R. – Lei parla dell’oro e dei diamanti, mentre nei media si parla spesso di scontri tra milizie cristiane da una parte e musulmane dall’altra. Com’è la situazione veramente?

D. – Torno a ripetere che all’inizio di questa crisi, esattamente il 10 dicembre 2012, l’imam, il pastore e io stesso, ci siamo ritrovati insieme per denunciare l’utilizzo, la manipolazione, la strumentalizzazione dei fatti religiosi per fini politici. Non è cambiato niente di uno iota dal 2012: siamo sempre su quella linea. Se guardiamo bene chi tira la corda non è mai l’imam, né un pastore, né un prete. Sono quelli che vogliono il posto di ministro, che vogliono il potere. Abbiamo visto il risultato. All’inizio si diceva: cristiani contro musulmani. Alla fine, cosa è successo? A Bangui chi ha preso il potere? Non è il vescovo che è a capo del Paese, né un imam o un pastore: è un uomo politico. Bisogna saper mettere le parole dietro la realtà.

R. – Lei crede che i belligeranti siano in grado di far tacere le armi e negoziare?

D. – Non ci sono altre alternative. Presto o tardi, bisogna costituire un solo popolo, una sola nazione, una sola patria; ma questo non può accadere in un giorno, in due giorni: serviranno mesi e anni e noi vogliamo che ci siano i costruttori di questo nuovo mondo. Ecco perché non ci stanchiamo di parlare ai cuori, perché cambino, perché prendano coscienza che c’è un mondo nuovo da costruire.

D. – Secondo lei, i centrafricani possono sperare di risolvere da soli questi problemi?

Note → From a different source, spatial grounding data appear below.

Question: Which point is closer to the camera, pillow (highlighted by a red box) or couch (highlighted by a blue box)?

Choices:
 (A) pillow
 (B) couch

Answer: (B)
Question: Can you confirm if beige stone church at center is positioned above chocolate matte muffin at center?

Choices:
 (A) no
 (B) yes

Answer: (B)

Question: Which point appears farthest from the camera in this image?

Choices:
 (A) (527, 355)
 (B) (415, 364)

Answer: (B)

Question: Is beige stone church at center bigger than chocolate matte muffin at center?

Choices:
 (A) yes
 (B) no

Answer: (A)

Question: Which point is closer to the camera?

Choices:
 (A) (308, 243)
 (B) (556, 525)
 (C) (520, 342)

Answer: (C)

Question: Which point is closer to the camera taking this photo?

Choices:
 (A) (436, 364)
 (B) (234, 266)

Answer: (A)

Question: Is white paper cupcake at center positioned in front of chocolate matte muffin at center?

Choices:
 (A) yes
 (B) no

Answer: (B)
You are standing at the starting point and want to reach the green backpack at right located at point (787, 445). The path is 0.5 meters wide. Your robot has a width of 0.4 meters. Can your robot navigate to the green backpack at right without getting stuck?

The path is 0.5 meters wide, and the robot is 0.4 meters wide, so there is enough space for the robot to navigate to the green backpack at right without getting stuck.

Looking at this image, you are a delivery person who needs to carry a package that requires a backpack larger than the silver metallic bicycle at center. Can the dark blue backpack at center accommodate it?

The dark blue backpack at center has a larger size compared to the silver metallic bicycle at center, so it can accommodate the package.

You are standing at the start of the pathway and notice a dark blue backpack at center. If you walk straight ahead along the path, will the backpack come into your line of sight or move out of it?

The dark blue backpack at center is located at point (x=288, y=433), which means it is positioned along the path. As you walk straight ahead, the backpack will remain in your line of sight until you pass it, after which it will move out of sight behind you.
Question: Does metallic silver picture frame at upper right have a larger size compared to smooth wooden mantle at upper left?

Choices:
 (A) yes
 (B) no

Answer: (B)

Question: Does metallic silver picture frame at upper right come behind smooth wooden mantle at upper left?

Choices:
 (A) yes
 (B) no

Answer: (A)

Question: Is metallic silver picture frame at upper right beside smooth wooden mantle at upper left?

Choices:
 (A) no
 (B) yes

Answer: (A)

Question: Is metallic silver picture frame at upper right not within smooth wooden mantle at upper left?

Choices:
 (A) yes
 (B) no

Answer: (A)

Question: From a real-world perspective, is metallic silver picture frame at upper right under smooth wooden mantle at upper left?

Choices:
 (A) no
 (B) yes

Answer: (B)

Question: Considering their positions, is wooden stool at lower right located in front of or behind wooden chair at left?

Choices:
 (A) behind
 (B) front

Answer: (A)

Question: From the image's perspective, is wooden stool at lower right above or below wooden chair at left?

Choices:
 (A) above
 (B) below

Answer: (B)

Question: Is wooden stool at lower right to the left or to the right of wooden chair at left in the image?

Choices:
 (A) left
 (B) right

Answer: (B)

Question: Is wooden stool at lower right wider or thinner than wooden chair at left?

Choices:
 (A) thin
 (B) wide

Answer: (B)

R. – La comunità internazionale non può restare indifferente di fronte a quello che accade. Non vogliamo che il Centrafrica diventi il “covo” di questi banditi di lungo corso. In tutti i Paesi intorno, i sei Paesi, se nessuno si muove e rimane a guardare questa situazione che peggiora, presto o tardi i ribelli si sposteranno dal Centrafrica per riversarsi in quei Paesi; quando avranno finito di distruggere, andranno a distruggere in un altro posto. Perché queste persone vengono “allevate” e istruite solo per fare questo. E’ necessario chiedere aiuto al prossimo: non si può pensare che il singolo abbia una soluzione. No. Serve anche il più piccolo aiuto. Ed ecco perché il contributo di tutti è benvenuto per sollevare questo Paese e permettere alla Repubblica Centrafricana di sedersi tra le nazioni e di essere considerato come un Paese frequentabile.

R. – Lei è preoccupato per i bambini e gli adolescenti che a causa di queste violenze e di questa guerra civile non possono continuare ad andare a scuola, semplicemente perché la strada è a rischio o perché le scuole sono chiuse?

R. – Alcuni giovani sono preda facile dei ribelli, ecco perché vorrei che la scuola e l’educazione riprendessero perché il posto di un bambino è a scuola, non con un’arma in mano per sparare. Il suo posto non è al fronte come soldato, come carne da fucile: il suo posto è sui banchi di scuola per poter un giorno scoprire chi è lui stesso, chi è l’altro, l’umanità e vivere e costruire un mondo nuovo. Ci sono però persone che spesso, per i loro interessi, deformano o addirittura deviano la coscienza di questi bambini mettendo loro in mano delle armi o drogandoli portandoli su strade malsane; noi pensiamo che non possiamo continuare a sacrificare la gioventù. Serve un sussulto da parte degli adulti che siano responsabili, che si impegnino a cambiare le cose.